Caloric Restriction More Beneficial Than Rapamycin
To determine the health effects of rapamycin on the young, researchers from the Nagoya Institute of Technology in Japan examined rats that were 11 weeks old, roughly equivalent to 20 human years. The results showed that, likely because it is associated with suppressing appetite, rapamycin caused the rats to eat less food. For this reason, the researchers fed a group of untreated rats the same amount of food consumed by the rapamycin-treated rats.
Despite eating less food, the rapamycin-treated rats had higher blood glucose levels than the untreated rats. The rapamycin-treated rats also had smaller calf muscles and smaller muscle fibers. Additionally, contractile force, an indicator of muscle strength, of rapamycin-treated rats was lower than that of the untreated rats. These findings suggest that, in young rats, consuming fewer calories alone is more beneficial to muscle health than consuming fewer calories while taking rapamycin.
Interestingly, a second group of untreated rats that ate normally had smaller calf muscles than the rapamycin-treated rats and similar strength levels. For this reason, more studies will be needed to determine the effect of rapamycin treatment on young rats that eat normal amounts of food.
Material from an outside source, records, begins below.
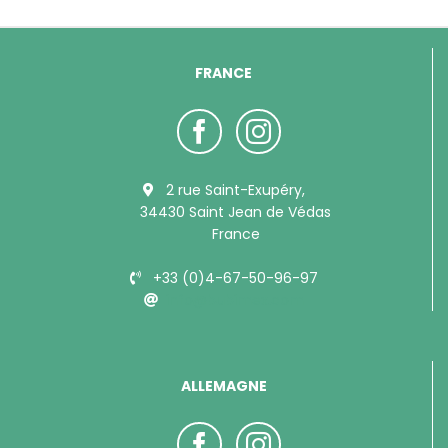
FRANCE
2 rue Saint-Exupéry,
34430 Saint Jean de Védas
France
+33 (0)4-67-50-96-97
info@bubimex.com
ALLEMAGNE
When to Supplement with Longevity Interventions
Current theories of degenerative aging suggest that, after a certain age, our cells gradually change in a deleterious manner. These changes result in chronic diseases, such as heart disease, neurodegeneration, or cancer, leading to an untimely death that could have been delayed in the absence of such a chronic disease. Many longevity interventions, particularly supplements and drugs, target these cellular changes that drive chronic diseases and aging.
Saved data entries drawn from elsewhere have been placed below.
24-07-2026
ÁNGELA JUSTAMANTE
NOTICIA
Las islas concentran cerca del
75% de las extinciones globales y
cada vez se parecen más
The age-related cellular changes that drive aging include deregulated nutrient-sensing, mitochondrial dysfunction, and disabled macroautophagy — our cellular waste disposal and recycling system. However, these changes may not occur until middle age or later in generally healthy individuals who are not obese. For example, impaired macroautophagy may not begin until the age of 38. Thus, taking rapamycin, which has been shown to promote autophagy, before age 38, may not be advantageous in this case. On the other hand, consuming too many calories and being sedentary can accelerate aging, which may impair macroautophagy earlier in life. This is why taking longevity supplements or drugs may be advantageous to obese individuals.
Alternatives to Rapamycin
While many studies have shown that rapamycin extends the lifespan of mice when the drug is administered after middle age, a previous study has shown that when rapamycin is administered to young mice, it stunts their growth. This is likely because rapamycin inhibits mTOR, a nutrient-sensing molecule that promotes growth. Through mTOR inhibition, rapamycin could also potentially inhibit growth, including the growth of muscles.
Considering the unwanted side effects of rapamycin, an alternative longevity intervention could be exercise. One study showed that exercise reduces diet-induced mTOR activation. Moreover, exercise counteracts high blood glucose levels. Also, studies show that exercise promotes macroautophagy like rapamycin. However, more studies are needed to determine the age-dependent effects of exercise on mTOR activation and inhibition and how this is modulated by rapamycin treatment.